3. Stimulansia: Kokain & Amfetamin
Pemakaian
zat ini biasanya karena mengharapkan efek euphoria, menimbulkan rasa percaya
diri, memperbaiki penampilan misalnya pada artis yang naik pentas, mengurangi
rasa lelah, mengurangi rasa ngantuk dan rasa lapar.
l Intoksikasi:
nadi cepat, tekanan darah naik, suhu badan naik, keringat, Midriasis (pupil
dilatasi), tremor, kejang, koma bisa meninggal, euphoria, agresif, halisunasi,
perilaku repetitive.
l Putus
zat: insomnia, keletihan, ide bunuh diri, mudah tersinggung, depresi.
4. Kanabinoid: Ganja
Ganja
atau kanabis atau marihuana atau hasis, dengan zat psikoaktifnya adalah
tetrahidrocannabinol (THC). Biasanya dipakai sebagai obat stress, cemas dan
depresi.
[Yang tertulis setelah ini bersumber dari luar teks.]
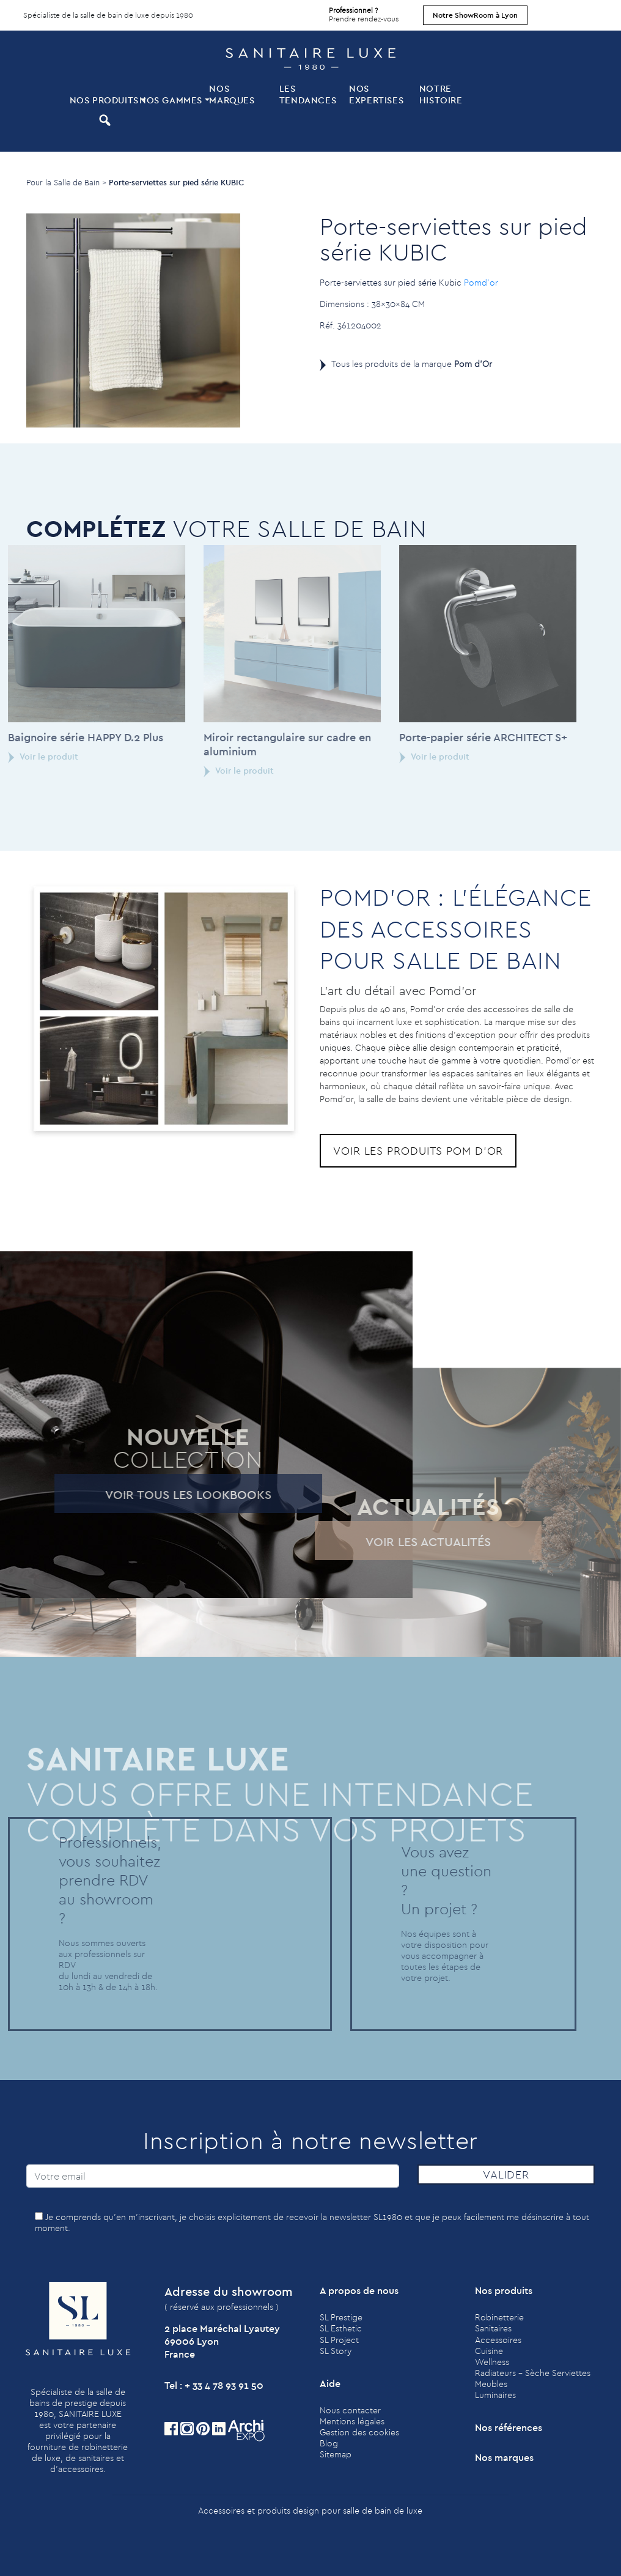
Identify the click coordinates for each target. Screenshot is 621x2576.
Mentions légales (352, 2421)
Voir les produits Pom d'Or (418, 1151)
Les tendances (307, 94)
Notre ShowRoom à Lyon (475, 15)
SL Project (339, 2339)
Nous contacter (350, 2410)
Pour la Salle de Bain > (66, 182)
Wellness (492, 2361)
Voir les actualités (399, 1541)
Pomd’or (481, 282)
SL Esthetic (341, 2328)
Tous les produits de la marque (411, 363)
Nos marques (231, 94)
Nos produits (103, 100)
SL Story (335, 2350)
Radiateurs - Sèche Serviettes (532, 2372)
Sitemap (335, 2454)
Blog (329, 2443)
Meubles (491, 2383)
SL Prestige (341, 2317)
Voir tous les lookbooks (159, 1494)
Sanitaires (493, 2328)
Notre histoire (441, 94)
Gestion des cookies (359, 2432)
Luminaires (495, 2394)
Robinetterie (499, 2317)
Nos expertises (376, 94)
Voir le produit (210, 770)
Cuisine (489, 2350)
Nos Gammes (170, 100)
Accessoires (498, 2339)
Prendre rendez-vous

Di beberapa wilayah Indonesia, ganja dipakai sebagai penyedap makanan
atau perangsang nafsu makan.
l Intoksikasi:
mata merah, detak jantung cepat, mulut kering, perasaan melambung / high, rasa
percaya diri, depersonalisasi, dereliasi, elasi/ ketawa, halusinasi,
inkoherensi, waham.
l Putus
Zat: gejalanya ringan insomnia, mual, nafsu makan kurang, otot-otot terasa
sakit, berkeringat, cemas, gelisah, bingung dan depresi. Pada pemakai awal /
pemula biasanya dapat reaksi panik.
5. Alkohol
Minuman beralkohol mengandung etanol atau etilalkohol.
Ada 3 macam / golongan alcohol berdasarkan pada kadar etanol dalam
kandungannya.
Golongan
A: etanol antara 1-5% seperti pada bir, shandy
Golongan
B: etanol antara 5-20% seperti pada anggur
Golongan
C: etanol antara 20-55% seperti pada whisky, brandy
Intoksikasi:
l Ringan:
euphoria, disinhibisi seksual, disarthria, ataksia, rasa ngantuk, nistagmus.
l Berat:
stupor, koma, pernafasan melambat, tekanan darah turun, kejang kemudian bisa
mati.
l Intoksikasi
idiosinkratik: Terjadi perubahan tingkah laku akibat pemakaian alcohol yang
jumlahnya relative kecil, timbul dalam beberapa jam setelah pemakaian.
l Lepas
alkohol: terjadi pada orang yang telah meminum alkohol setiap hari selama
beberapa bulan, kemudian berhenti. Kejadiannya antara 12-72 jam dari saat minum
terakhir. Gejalanya gemetar, halusinasi, kejang serta delirium tremans dengan
gejala confuse, ilusi, delusi, agitasi, imsomnia, nafas pendek, aritmia jantung
(jantung tidak teratur) kemudian bisa meninggal.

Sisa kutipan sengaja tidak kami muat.